Mouse stood very close to Ciaran, her arm around his waist, his around her shoulders. Crimson rags mingling with yellow; fair shaggy hair mixing with black. Bas smiled at them.
"Now," he said, "I can be happy, until the planet itself is dead."
"You won't stay with us? Our gratitude, our love . . . ."
"Will be gone with the coming generations. No, little man. I built myself a world where I belong—the only world where I can ever belong. And I'll be happier in it than any of you, because it is my world—free of strife and ugliness and suffering. A beautiful world, for me and Marsali."
There was a radiance about him that Ciaran would put into a song some day, only half understanding.

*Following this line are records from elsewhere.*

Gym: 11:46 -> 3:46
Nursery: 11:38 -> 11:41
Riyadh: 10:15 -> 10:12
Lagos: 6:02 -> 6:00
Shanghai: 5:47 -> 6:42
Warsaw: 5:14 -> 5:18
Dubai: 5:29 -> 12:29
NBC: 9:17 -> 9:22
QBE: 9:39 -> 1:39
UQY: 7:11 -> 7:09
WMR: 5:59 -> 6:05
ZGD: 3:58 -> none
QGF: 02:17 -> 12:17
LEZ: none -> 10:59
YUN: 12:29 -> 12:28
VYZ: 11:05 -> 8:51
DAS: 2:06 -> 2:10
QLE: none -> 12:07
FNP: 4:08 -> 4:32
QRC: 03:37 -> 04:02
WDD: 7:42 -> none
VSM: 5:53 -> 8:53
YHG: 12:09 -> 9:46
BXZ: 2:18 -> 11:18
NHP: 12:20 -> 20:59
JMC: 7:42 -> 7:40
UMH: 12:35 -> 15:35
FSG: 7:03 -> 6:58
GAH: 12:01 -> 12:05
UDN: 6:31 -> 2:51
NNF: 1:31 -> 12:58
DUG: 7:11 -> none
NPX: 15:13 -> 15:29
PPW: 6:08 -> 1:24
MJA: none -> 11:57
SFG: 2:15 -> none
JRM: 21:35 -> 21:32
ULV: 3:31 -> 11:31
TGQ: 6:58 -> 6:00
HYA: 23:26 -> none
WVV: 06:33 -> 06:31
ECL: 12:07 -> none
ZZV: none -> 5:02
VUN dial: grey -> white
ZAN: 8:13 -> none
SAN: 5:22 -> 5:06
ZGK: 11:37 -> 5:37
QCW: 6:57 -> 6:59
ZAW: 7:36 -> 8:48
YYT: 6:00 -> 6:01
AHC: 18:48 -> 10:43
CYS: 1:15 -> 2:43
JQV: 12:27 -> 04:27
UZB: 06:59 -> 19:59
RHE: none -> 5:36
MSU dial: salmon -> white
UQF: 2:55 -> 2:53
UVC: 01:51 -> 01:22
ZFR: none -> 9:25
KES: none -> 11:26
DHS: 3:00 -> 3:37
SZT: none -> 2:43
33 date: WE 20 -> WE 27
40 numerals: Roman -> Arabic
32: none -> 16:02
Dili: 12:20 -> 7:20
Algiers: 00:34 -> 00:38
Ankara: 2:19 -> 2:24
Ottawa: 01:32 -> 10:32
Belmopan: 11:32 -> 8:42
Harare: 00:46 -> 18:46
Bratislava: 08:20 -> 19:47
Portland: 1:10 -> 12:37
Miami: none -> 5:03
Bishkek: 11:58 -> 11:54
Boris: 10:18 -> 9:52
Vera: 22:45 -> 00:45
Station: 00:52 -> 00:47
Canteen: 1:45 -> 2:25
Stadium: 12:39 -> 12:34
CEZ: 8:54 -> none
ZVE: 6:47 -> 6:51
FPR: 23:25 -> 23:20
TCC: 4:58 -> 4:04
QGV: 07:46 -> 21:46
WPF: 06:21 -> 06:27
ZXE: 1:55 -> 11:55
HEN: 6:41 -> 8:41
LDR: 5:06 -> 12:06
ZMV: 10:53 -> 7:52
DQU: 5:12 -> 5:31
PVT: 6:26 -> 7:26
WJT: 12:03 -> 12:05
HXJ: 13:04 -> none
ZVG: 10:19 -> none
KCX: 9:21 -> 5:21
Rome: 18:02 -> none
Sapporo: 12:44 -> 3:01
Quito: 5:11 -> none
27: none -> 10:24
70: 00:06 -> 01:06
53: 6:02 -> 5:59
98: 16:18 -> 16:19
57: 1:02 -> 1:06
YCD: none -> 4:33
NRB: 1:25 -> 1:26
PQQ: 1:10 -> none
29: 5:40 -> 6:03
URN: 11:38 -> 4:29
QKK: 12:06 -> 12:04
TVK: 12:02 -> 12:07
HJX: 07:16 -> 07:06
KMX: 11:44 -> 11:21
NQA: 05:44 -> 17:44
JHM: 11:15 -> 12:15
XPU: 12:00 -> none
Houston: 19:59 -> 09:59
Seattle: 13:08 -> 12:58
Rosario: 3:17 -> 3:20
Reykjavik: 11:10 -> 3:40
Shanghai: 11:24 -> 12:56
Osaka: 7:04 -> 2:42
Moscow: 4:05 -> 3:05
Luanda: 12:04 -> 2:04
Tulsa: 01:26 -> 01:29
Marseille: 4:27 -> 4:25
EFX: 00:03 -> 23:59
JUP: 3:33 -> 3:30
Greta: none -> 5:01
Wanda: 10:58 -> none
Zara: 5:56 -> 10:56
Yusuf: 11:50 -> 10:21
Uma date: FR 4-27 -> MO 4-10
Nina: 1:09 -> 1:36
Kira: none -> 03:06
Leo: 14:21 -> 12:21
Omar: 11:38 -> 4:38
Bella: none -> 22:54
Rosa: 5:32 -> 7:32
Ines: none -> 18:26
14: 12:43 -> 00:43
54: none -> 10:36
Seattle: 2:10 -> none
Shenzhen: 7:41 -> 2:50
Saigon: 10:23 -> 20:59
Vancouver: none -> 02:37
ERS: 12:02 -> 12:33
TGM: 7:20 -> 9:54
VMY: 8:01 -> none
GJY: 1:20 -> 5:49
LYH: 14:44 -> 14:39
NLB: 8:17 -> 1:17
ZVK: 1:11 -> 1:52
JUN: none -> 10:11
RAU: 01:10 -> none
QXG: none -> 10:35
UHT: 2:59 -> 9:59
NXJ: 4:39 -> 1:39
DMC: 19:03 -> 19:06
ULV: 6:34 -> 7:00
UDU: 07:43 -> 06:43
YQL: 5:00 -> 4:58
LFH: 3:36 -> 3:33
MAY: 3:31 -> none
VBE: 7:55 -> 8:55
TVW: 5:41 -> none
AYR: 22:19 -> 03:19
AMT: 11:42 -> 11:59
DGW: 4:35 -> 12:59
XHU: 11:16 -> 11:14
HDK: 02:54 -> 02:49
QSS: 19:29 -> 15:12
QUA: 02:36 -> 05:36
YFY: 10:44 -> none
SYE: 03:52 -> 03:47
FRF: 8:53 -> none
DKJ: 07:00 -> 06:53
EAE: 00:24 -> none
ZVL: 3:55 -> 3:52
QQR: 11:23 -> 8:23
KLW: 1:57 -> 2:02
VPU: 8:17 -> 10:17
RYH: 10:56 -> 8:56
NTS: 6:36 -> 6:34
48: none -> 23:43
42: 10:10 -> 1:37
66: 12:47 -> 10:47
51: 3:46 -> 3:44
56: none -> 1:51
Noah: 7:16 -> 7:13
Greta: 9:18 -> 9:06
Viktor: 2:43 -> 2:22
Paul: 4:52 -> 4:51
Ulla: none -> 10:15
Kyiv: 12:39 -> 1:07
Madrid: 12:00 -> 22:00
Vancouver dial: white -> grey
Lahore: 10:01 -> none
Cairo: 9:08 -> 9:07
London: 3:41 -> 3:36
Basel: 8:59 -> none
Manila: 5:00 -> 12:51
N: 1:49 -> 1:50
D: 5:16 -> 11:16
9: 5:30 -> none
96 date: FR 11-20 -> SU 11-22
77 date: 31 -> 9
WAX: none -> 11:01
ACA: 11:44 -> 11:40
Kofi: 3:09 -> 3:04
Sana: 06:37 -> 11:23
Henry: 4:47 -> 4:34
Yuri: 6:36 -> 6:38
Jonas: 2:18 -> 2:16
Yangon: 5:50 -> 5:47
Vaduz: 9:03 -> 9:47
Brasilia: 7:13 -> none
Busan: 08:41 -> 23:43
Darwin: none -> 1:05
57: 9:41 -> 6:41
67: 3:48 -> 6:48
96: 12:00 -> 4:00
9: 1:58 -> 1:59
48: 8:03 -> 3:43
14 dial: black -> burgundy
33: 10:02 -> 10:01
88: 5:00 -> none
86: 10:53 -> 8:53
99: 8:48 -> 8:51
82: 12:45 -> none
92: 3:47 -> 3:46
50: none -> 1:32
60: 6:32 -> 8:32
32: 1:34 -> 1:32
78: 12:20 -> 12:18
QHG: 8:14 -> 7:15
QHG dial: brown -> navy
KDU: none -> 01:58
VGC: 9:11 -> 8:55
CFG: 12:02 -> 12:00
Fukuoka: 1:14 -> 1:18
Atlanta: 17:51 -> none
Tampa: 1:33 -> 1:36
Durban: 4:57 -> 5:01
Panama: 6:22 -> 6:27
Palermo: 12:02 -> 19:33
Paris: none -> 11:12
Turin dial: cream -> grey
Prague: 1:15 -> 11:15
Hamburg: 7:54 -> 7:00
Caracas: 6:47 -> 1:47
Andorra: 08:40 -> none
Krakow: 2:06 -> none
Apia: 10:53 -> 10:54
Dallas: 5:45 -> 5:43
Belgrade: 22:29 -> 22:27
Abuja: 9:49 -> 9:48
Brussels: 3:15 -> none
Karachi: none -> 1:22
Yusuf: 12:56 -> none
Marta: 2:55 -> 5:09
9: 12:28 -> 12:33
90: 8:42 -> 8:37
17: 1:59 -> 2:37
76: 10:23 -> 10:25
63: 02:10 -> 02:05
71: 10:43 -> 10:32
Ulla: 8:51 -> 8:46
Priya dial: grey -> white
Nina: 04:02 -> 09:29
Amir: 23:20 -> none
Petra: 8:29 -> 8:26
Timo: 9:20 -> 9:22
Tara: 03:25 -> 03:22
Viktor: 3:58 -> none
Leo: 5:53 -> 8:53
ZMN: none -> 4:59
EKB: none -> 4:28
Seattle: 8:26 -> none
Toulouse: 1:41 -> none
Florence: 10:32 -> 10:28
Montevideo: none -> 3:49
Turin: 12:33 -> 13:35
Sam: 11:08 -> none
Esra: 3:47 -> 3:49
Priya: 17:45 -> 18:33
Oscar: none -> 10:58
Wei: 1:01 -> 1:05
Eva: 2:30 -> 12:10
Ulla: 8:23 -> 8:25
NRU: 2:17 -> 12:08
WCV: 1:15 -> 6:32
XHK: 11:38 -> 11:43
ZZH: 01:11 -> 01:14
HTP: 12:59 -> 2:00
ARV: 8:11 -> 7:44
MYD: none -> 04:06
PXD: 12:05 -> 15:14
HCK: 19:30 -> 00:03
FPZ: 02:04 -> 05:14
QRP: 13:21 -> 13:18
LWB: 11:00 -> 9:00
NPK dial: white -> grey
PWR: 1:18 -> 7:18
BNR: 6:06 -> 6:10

"I don't envy you," whispered Bas, and smiled. Youth smiling in a spring dawn. "Think of us sometimes, and be jealous."
He turned and walked away, going lightly over the wide stone floor and up the steps to the dais, Ciaran struck the harpstrings. He sent the music flooding up against the high vault, filling all the rocky space with a thrumming melody.
He sang. The tune he had sung for Mouse, on the ridge above the burning sea. A simple tune, about two people in love.
Bas lay down on the couch of furs and colored silks, soft on the shaft of the stone cross. He looked back at them once, smiling. One slim white arm raised in a brief salute and swept down across the black stone.